Sunday, June 22, 2008

The Today Show


I was watching the news today and they had a story on teen pregnancies. Pretty much since 2006 the states have rose A LOT! It's the new "fad" and teens are trying to get pregnant! Then they said all the reasons for teens to want to get pregnant... needing love, a community that accepts them, doesn't have a good family support system. Well I had a great family. I was always taught right from wrong, and none of my friends were having sex... in fact most of them were virgins! As a teen mom I wouldn't say those were my personal reasons. I was a teen that just thought it couldn't happen to me. I had a boyfriend that I really liked a lot, and sex was just apart of it. Like kissing, hanging out, going on dates... it just went along with those. I mean I wasn't too worried about my virtue since I left that back in the 9th grade. So what was the big deal... and my mind never fully considered pregnancy. Which is so stupid! I've ALWAYS done things the hard way! Well anyway now that I'm living it... I'm a teen mom. I see all these girls going down this road and it freaks me out! I was VERY fortunate to have Chris as the father, because he's an AMAZING father and husband. We have good lives, live on our own, and make well enough money to support a family of our own. But I see these girls getting pregnant, having babies, and just living at home while their parents babysit all the time! It makes me MAD at myself for EVER living at home after Lily was born! I know when it comes down to it, I was stupid and should have NEVER become pregnant. I had no job, I lived at home, I had nothing going for me... Chris wasn't even REALLY there. I was stupid. I don't know what I'm trying to say, but I just wish so much that these girls would figure it out! Because i didn't. I have no regrets and I'm so happy that i can have a family with Chris and that we are doing so great, but like I said before... I WAS LUCKY! If Chris decided he didn't love me and we just went our seperate ways, I would have nothing.

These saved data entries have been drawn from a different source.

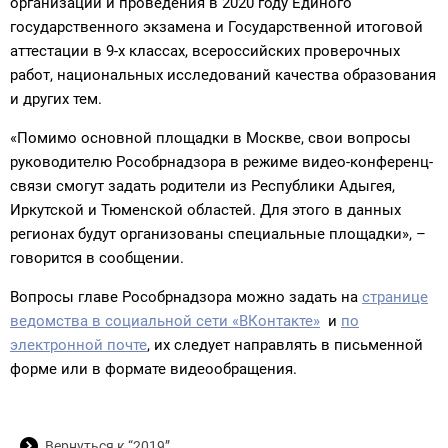
организации и проведения в 2020 году Единого
государственного экзамена и Государственной итоговой
аттестации в 9-х классах, всероссийских проверочных
работ, национальных исследований качества образования
и других тем.
«Помимо основной площадки в Москве, свои вопросы
руководителю Рособрнадзора в режиме видео-конференц-
связи смогут задать родители из Республики Адыгея,
Иркутской и Тюменской областей. Для этого в данных
регионах будут организованы специальные площадки», –
говорится в сообщении.
Вопросы главе Рособрнадзора можно задать на
странице
ведомства в социальной сети «ВКонтакте»
и
по
электронной почте
, их следует направлять в письменной
форме или в формате видеообращения.
Вернуться к “2019”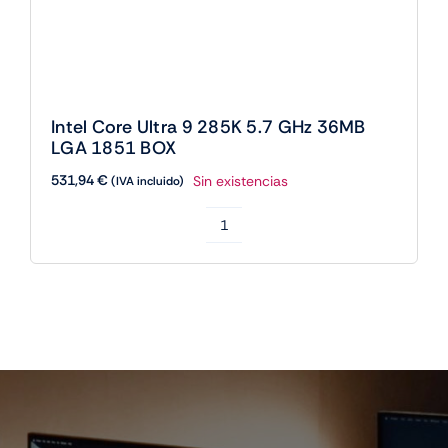
Welcome to Avada eCommerce, the
ultimate destination for your electronics
needs
Show Me All Products
View All Deals
View All Products
New Products Arrival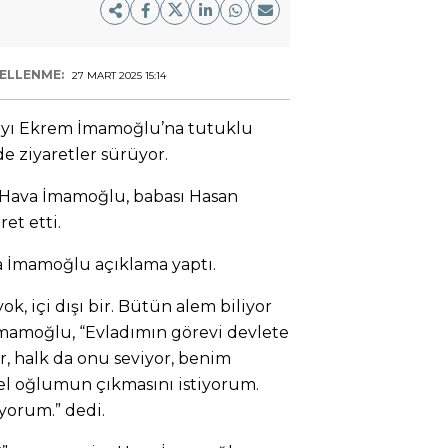
ELLENME:
27 MART 2025 15:14
yı Ekrem İmamoğlu’na tutuklu
e ziyaretler sürüyor.
Hava İmamoğlu, babası Hasan
et etti.
a İmamoğlu açıklama yaptı.
, içi dışı bir. Bütün alem biliyor
İmamoğlu, “Evladımın görevi devlete
r, halk da onu seviyor, benim
l oğlumun çıkmasını istiyorum.
yorum.” dedi.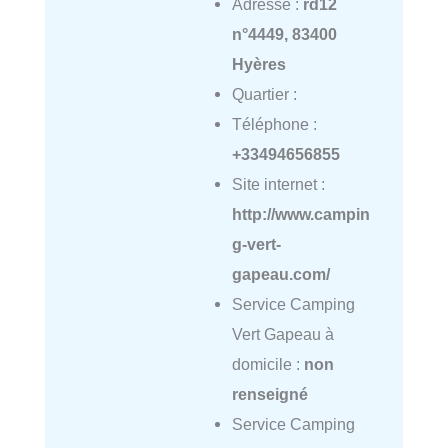
Adresse :
rd12
n°4449, 83400
Hyères
Quartier :
Téléphone :
+33494656855
Site internet :
http://www.campin
g-vert-
gapeau.com/
Service Camping
Vert Gapeau à
domicile :
non
renseigné
Service Camping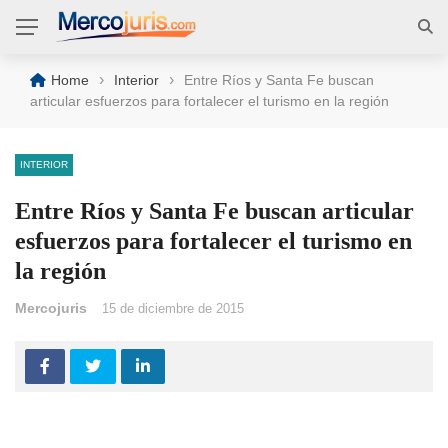
›
›
Home
Interior
Entre Ríos y Santa Fe buscan
articular esfuerzos para fortalecer el turismo en la región
INTERIOR
Entre Ríos y Santa Fe buscan articular
esfuerzos para fortalecer el turismo en
la región
Mercojuris
15 de diciembre de 2015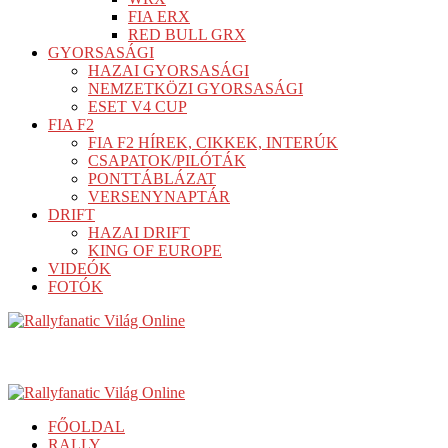
FIA ERX
RED BULL GRX
GYORSASÁGI
HAZAI GYORSASÁGI
NEMZETKÖZI GYORSASÁGI
ESET V4 CUP
FIA F2
FIA F2 HÍREK, CIKKEK, INTERÚK
CSAPATOK/PILÓTÁK
PONTTÁBLÁZAT
VERSENYNAPTÁR
DRIFT
HAZAI DRIFT
KING OF EUROPE
VIDEÓK
FOTÓK
FŐOLDAL
RALLY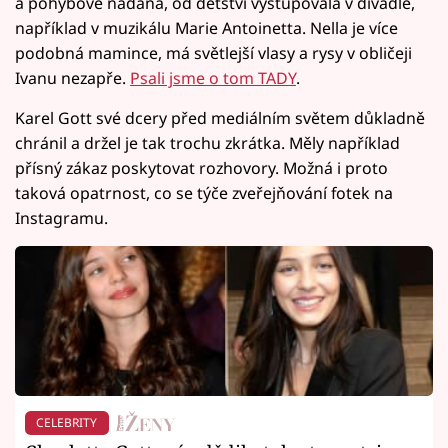
a pohybově nadaná, od dětství vystupovala v divadle,
například v muzikálu Marie Antoinetta. Nella je více
podobná mamince, má světlejší vlasy a rysy v obličeji
Ivanu nezapře.
Psali jsme o tom TADY
.
Karel Gott své dcery před mediálním světem důkladně
chránil a držel je tak trochu zkrátka. Měly například
přísný zákaz poskytovat rozhovory. Možná i proto
taková opatrnost, co se týče zveřejňování fotek na
Instagramu.
CELEBRITY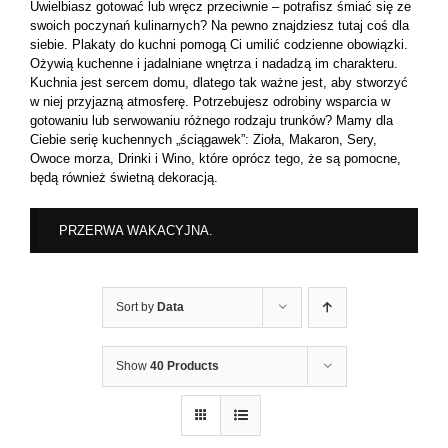
Uwielbiasz gotować lub wręcz przeciwnie – potrafisz śmiać się ze
swoich poczynań kulinarnych? Na pewno znajdziesz tutaj coś dla
siebie. Plakaty do kuchni pomogą Ci umilić codzienne obowiązki.
Ożywią kuchenne i jadalniane wnętrza i nadadzą im charakteru.
Kuchnia jest sercem domu, dlatego tak ważne jest, aby stworzyć
w niej przyjazną atmosferę. Potrzebujesz odrobiny wsparcia w
gotowaniu lub serwowaniu różnego rodzaju trunków? Mamy dla
Ciebie serię kuchennych „ściągawek”: Zioła, Makaron, Sery,
Owoce morza, Drinki i Wino, które oprócz tego, że są pomocne,
będą również świetną dekoracją.
PRZERWA WAKACYJNA.
Sort by
Data
Show
40 Products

I'd still be at home... working my butt off just to pay for childcare, because my parents aren't stupid... they wouldn't just take Lily and raise her for me while I go out and party... even if they'd love too. Anyway I just feel for these girls... that's all.
And I hate that parents are letting these girls live at home fully supported while they play!
No wonder girls don't care to get pregnant!
Why not... have a little "dolly" that's cute and then let their parents do all the hard work!
Ridiculous.

2 comments:

Emily Christiansen said...

I agree that far too many young girls are having babies and not taking responsibility. Being a mother is such a huge commitment... it scares me to death and I am 27 years old with a husband and a good paying job. I don't understand how so many young girls take it so lightly. I do, though, think that you have not become one of those girls. You have taken good care of Lily on your own and I am sure if Chris had not been the stand up guy he is, you would have made the right decision to give Lily up to someone who could take care of her. You are great and I am glad you are my sister.

Dena said...

Hey amy You have to remember I was not much older then you were when you had lily when I had Joshua. I was not even as mature as where. I think teen pregnancy has alot to do with the parents and not just the teenagers. I am not saying you. I am taking about those 15 16 year olds popping out kids. It is a joke.

I think you are doing great as a mom and I am very proud of you for deciding to raise her and marry Chris.